Okay, this is a serious question. For me, not an official RH position. In my tim...

bayindirh · on Dec 9, 2020

Not much, but in our setup the image is not something which can evolve or change over time. This practice has some very practical reasons though.

Scientific applications can be very picky about the libraries they use or need, down to minor version since the results they produce are very, very precise. Even if not very accurate, you need to know the inaccuracy. An optimization in a math library can change this and, it's not something we want. Also program verification and certification generally includes versions of the libraries used.

Piecewise upgrades are a no go too. Your cluster generally can't work well in heterogeneous configurations (due to library mismatches) and draining a node is not a straightforward task (due to length of the jobs). If your cluster has a steady stream of incoming jobs, reducing resources also means queue bloat and recovering it is not easy sometimes. If you want to drain the whole cluster, it takes almost 2-3 weeks so, you lose ~1 month of productivity. When you start an empty cluster to churn its queues, its saturation takes time so, it doesn't go to 11 directly.
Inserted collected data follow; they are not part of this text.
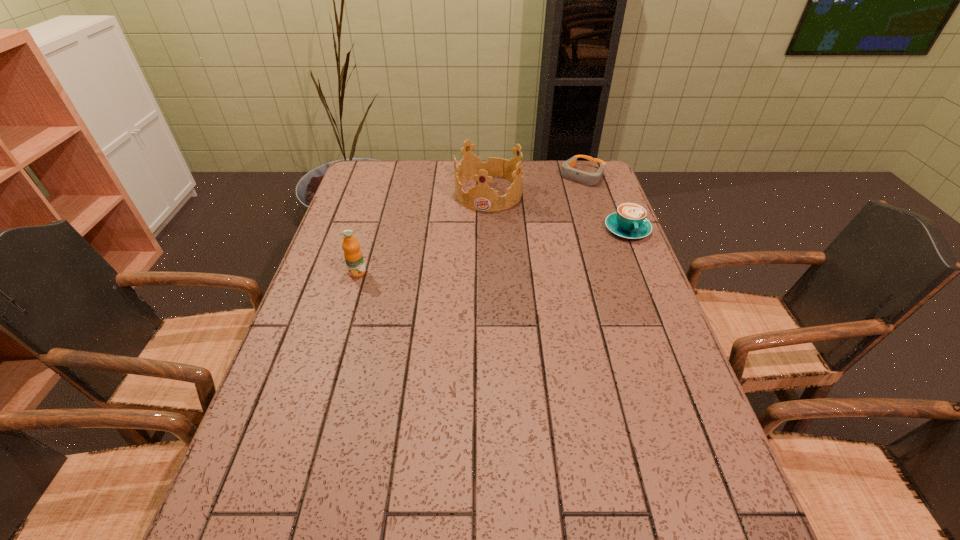 Locate an element on the screen. the nearest object is located at coordinates (353, 256).

At what (x,y) coordinates should I click in order to perform the action: click on orange juice. Please return your answer as a coordinate pair (x, y). Looking at the image, I should click on (353, 256).

Find the location of a particular element. The image size is (960, 540). the second nearest object is located at coordinates (630, 222).

At what (x,y) coordinates should I click in order to perform the action: click on the second shortest object. Please return your answer as a coordinate pair (x, y). Looking at the image, I should click on (630, 222).

At what (x,y) coordinates should I click in order to perform the action: click on goggles. Please return your answer as a coordinate pair (x, y). Looking at the image, I should click on (589, 179).

This screenshot has height=540, width=960. I want to click on tiara, so click(x=481, y=197).

Where is `vacant region located 0.140m on the label of the nearest object`? vacant region located 0.140m on the label of the nearest object is located at coordinates (345, 316).

I want to click on free spot located with the handle on the right side of the cappuccino, so pyautogui.click(x=660, y=309).

Identify the location of free region located on the front and back of the goggles. (556, 205).

This screenshot has width=960, height=540. I want to click on vacant region located on the front and back of the goggles, so click(x=535, y=228).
Also, worker nodes are highly isolated from the user's point of view. No users can log-in, only known people submit jobs, etc. Unless there's a rogue academic trying to do nefarious things, the place is pretty safe and worry-free. In past 15 years, we got two rootkit infections due to a server which can be world-accessible by design. Other than that, nothing ever got infected.

At the end of the day, this approach has some valid reasons to be alive. It's not that we're a bunch of lazy academics who refrain from applying good system administration practices. :D

Addendum: The images generally get updated when new hardware is added, since new processors tend to work better with newer kernels. Also sometimes we bit the bullet and update all the cluster at once. XCAT helps a lot in this space. If your image is sane, you can install batches of 150+ servers in 15 minutes while sipping your coffee.

mattdm · on Dec 9, 2020

Right, so: for this case, CentOS Stream will be virtually identical to the CentOS Linux RHEL rebuild.
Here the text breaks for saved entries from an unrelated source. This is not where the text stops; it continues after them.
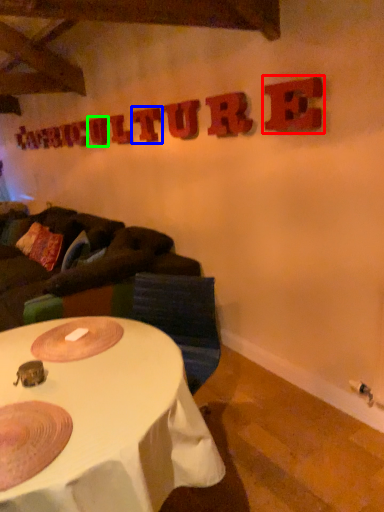 Question: Considering the real-world distances, which object is farthest from letter (highlighted by a red box)? letter (highlighted by a blue box) or letter (highlighted by a green box)?

Choices:
 (A) letter
 (B) letter

Answer: (B) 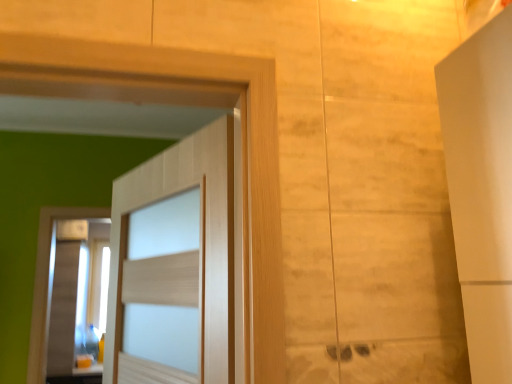 What is the approximate width of wooden door at center?

13.09 centimeters.

The height and width of the screenshot is (384, 512). What do you see at coordinates (181, 254) in the screenshot? I see `wooden door at center` at bounding box center [181, 254].

What are the coordinates of `wooden door at center` in the screenshot? It's located at (181, 254).

I want to click on wooden door at center, so click(x=181, y=254). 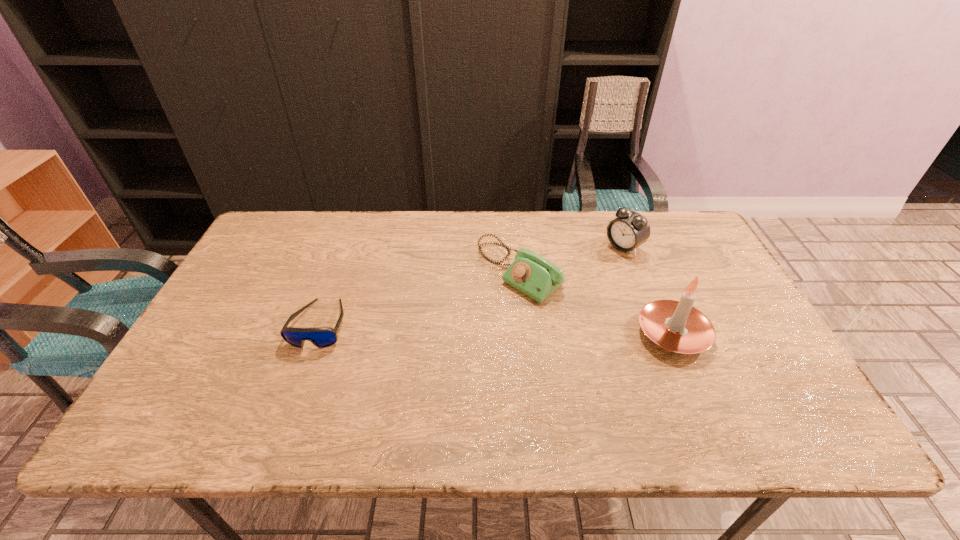 Find the location of `free spot on the desktop that is between the sunglasses and the tallest object and is positioned on the front side of the second tallest object`. free spot on the desktop that is between the sunglasses and the tallest object and is positioned on the front side of the second tallest object is located at coordinates (510, 329).

This screenshot has width=960, height=540. I want to click on free space on the desktop that is between the sunglasses and the candle and is positioned on the dial of the second object from left to right, so [x=444, y=328].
bayindirh · on Dec 9, 2020

We will certainly try. Need to mirror a repo, freeze it and update our installation infra so it looks to the local repo rather than the national mirror.

All repo settings will look to local repo so we'd have no dependency problem or version creep if we need to install an additional package.

Didn't completely think how to handle the occasional emergency update though.

Also, we need to compile in some packages. Hope they won't break. High performance stuff needs optimized/customized compilations.

I just want to add: Hope that the packages in CentOS stream won't end up too cutting edge for the scientific software community. These communities move slow due to stability requirements. We'll certainly see but it might be another potential problem.

mattdm · on Dec 9, 2020

I can totally reassure you on your last concern: everything that goes into Stream is approved for a minor release in RHEL. That's not changing at all. Cutting edge is still Fedora's turf. :)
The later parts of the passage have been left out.